Last Tuesday was the anniversary of the death of Harvey Milk.

Milk was the first openly gay man elected to public office in the U.S. He was elected to the San Francisco Board of Supervisors in 1977 and spent 11 months working for the citizens of the city. Then, in 1978, a mere 11 months into his term, Dan White assassinated Milk and city mayor George Moscone.

This little history lesson may not hold much value to some, as it happened more than 30 years ago, but it is significant to me. I never knew Harvey Milk. I wasn’t even born yet. My parents weren’t even married yet. But I love him. I love Harvey Milk.

This statement might seem a bit odd to you, but I assure you, I am not consumed by necrophilia. I love the idea of Milk, I love his story and I love his tragedy. I’m upset even 30 years later that a conservative demagogue gunned him down. Milk could have done a great many things, and we have been deprived of his brilliance. I can only know Milk through his story. I can read about him, I can watch a movie about him, but I can never really know him.

I can never know his passion in person. He’s gone. In his short time as an elected official, he pushed through one of the most stringent equal rights laws in the U.S., guaranteeing that gays and lesbians would have fair and equal treatment in San Francisco. He is a hero.

So you can imagine my irritation that the anniversary of his death passed without much notice. Facebook friends posted the occasional note about him, but do they understand what it means to be Harvey Milk? Can they? Can anyone? Milk seems to have become a glimmer in the past, nothing but a hiccup in the civil rights history of the U.S.

I’ve been told that he was just a man. No, he was more than a man. He was a martyr for the LGBT cause. He was a leader; a righteous man in an unrighteous world, and a crazed gunman stole him from my generation.

What does it mean to forget or to be born after the death of a martyr? It means a great deal. What is not in the forefront of our minds is often forgotten, and I don’t want that to happen to Milk. He was too great of a hero to be left to a small entry in a history textbook. Instead, we should honor Milk by being like him: energetic, passionate and willing to work to make our communities better. We should not be beholden to bigotry, and we should not tolerate the hate of ignorant individuals.

Regarding Milk, I often wonder what I’ll tell my children. By the time I have children, it’ll probably be 40 or 50 years after his death. What can Milk mean to us in the 2020s or the 2030s? He can serve as a hero in history, though I hope his significance isn’t diminished by our progress. Perhaps he’s more powerful dead than he ever was alive. Now he is omnipresent, serving as a guide and a source of passion for future generations of activists who will dare to stand up to hate and power.

We’ve surely had other activists come and go, but my love for Milk is unwavering. The fact that I can never know him forces me to love him and his ideas. Equality is achievable, it is available, and we need to fight for it. The LGBT community and the greater public owe Milk a great debt. He stood up when no one else would. He became a martyr for a cause to change the world.
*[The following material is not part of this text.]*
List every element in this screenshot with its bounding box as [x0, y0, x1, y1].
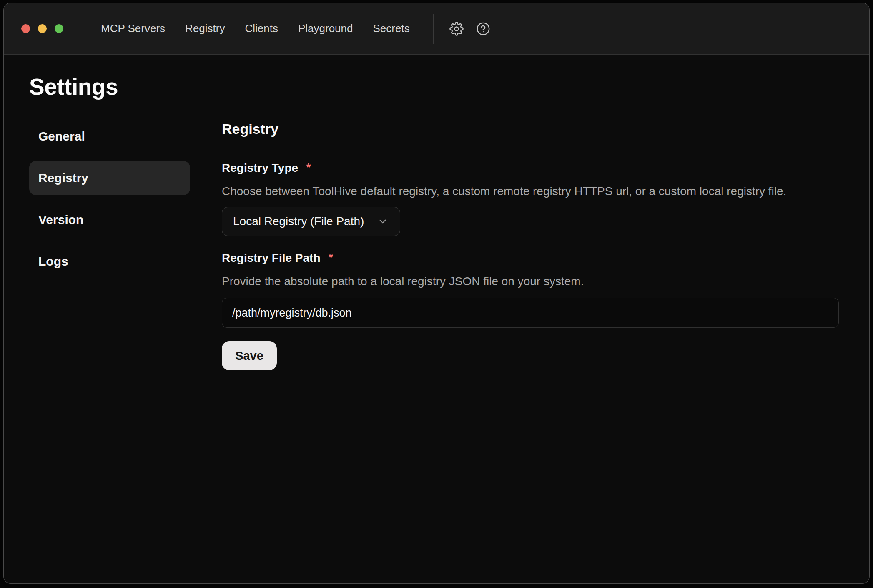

Milk once remarked, “If a bullet should enter my brain, let that bullet destroy every closet door.” A bullet did enter his brain, but some are still behind closet doors. It is not a failure of Milk’s; it is our failure. It’s our failure to not make a society where people are happy to be who they are. In the greatest of feats, Milk left this world and became a martyr, yet we have forgotten what it is to fight for some things.

I’m not OK with us forgetting Milk’s powerful message of equality. He died for that message, and we should remember that our world might have been quite different had he not stood up to fight. In the end, Milk was too righteous for our world. He asked too much, and as such, he was taken from us.

But, now is the time for us to reinvent Milk, to bring him back from the dead and show the world that we have not forgotten his message. I would rather fight for equality than live in an unjust world. That’s Milk’s true message, and we should never forget it.

So next year, let us remember Harvey Milk’s legacy. Let us work to end inequality, and let us demand the fair treatment that everyone deserves. This is our time and our world. We shouldn’t waste time twiddling our thumbs, but instead we should see that our children and our children’s children understand our struggle and our fight. We should see that future generations understand the legacy of Harvey Milk and know that we sought to preserve that legacy and fight.

Like I said before, I never knew Milk, but I love him, I miss him, and I wish he were still alive. I wish he was still fighting the good fight and working for equality. In some ways, he does. Through those he inspired, he fights and lives on.